Agli allievi delle quinte elementari di Locarno l’agenda scolastica non sarà consegnata agli allievi: “La decisione è stata presa a maggioranza dal Municipio, nella seduta di martedì”, ci spiega Giuseppe Cotti, vicesindaco di Locarno e capodicastero educazione. “Non ci saranno censure né imposizioni. I genitori degli allievi di quinta elementare saranno informati nell’abituale riunione di inizio anno scolastico, poi ogni famiglia deciderà liberamente se consegnare o meno l’agenda ai propri figli. Questo compromesso ci pare equilibrato e ristabilisce il primato educativo della famiglia”, dice ancora il municipale, che aggiunge: “Su temi complessi come questi, la scuola ha il compito di fornire strumenti di analisi, ma non in modo unidirezionale come accade sull’agenda”. Per una riflessione corretta, conclude Cotti, “va accordato il giusto spazio al contraddittorio – e, soprattutto, non andrebbe mai persa di vista la verità scientifica”. Ricordiamo che tre giorni fa Tresa aveva deciso di bloccarne la distribuzione per gli allievi delle elementari.

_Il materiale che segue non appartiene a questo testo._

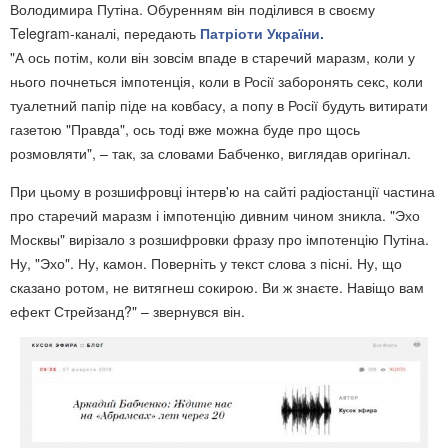
Володимира Путіна. Обуренням він поділився в своєму
Telegram-каналі, передають
Патріоти України.
"А ось потім, коли він зовсім впаде в старечий маразм, коли у
нього почнеться імпотенція, коли в Росії заборонять секс, коли
туалетний папір піде на ковбасу, а попу в Росії будуть витирати
газетою "Правда", ось тоді вже можна буде про щось
розмовляти", – так, за словами Бабченко, виглядав оригінал.
При цьому в розшифровці інтерв'ю на сайті радіостанції частина
про старечий маразм і імпотенцію дивним чином зникла. "Эхо
Москвы" вирізало з розшифровки фразу про імпотенцію Путіна.
Ну, "Эхо". Ну, камон. Поверніть у текст слова з пісні. Ну, що
сказано ротом, не витягнеш сокирою. Ви ж знаєте. Навіщо вам
ефект Стрейзанд?" – звернувся він.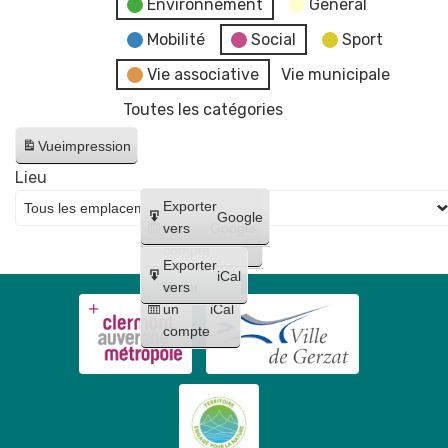
Environnement
General
Mobilité
Social
Sport
Vie associative
Vie municipale
Toutes les catégories
Vue
impression
Lieu
Créer
Exporter
Google
un
vers
Google
compte
Exporter
iCal
Créer
vers
un
iCal
compte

Il post del vicesindaco di Locarno
La polemica sulle pagine dell'agenda scolastica che trattano l'identità di genere è iniziata con post datato 16 agosto di Giuseppe Cotti, vicesindaco di Locarno, nel quale il municipale si diceva "perplesso per il contenuto della nuova agenda scolastica, prodotta dal Cantone e destinata ai bambini ticinesi già a partire dalla 5a elementare" perché "al suo interno, un argomento delicatissimo come la diversità di genere viene banalizzato e usato come strumento di una battaglia ideologica importata dal mondo anglosassone".
La posizione del Cantone
"L'agenda scolastica viene messa a disposizione dei comuni, ma non c'è l'obbligo di distribuirla: tocca ai Municipi e alle direzioni scolastiche decidere. Per chi rinuncia, non ci saranno conseguenze", ha spiegato Marina Carobbio, direttrice del Dipartimento dell'educazione, della cultura e dello sport, durante la conferenza stampa di presentazione dell'anno scolastico 2023/24.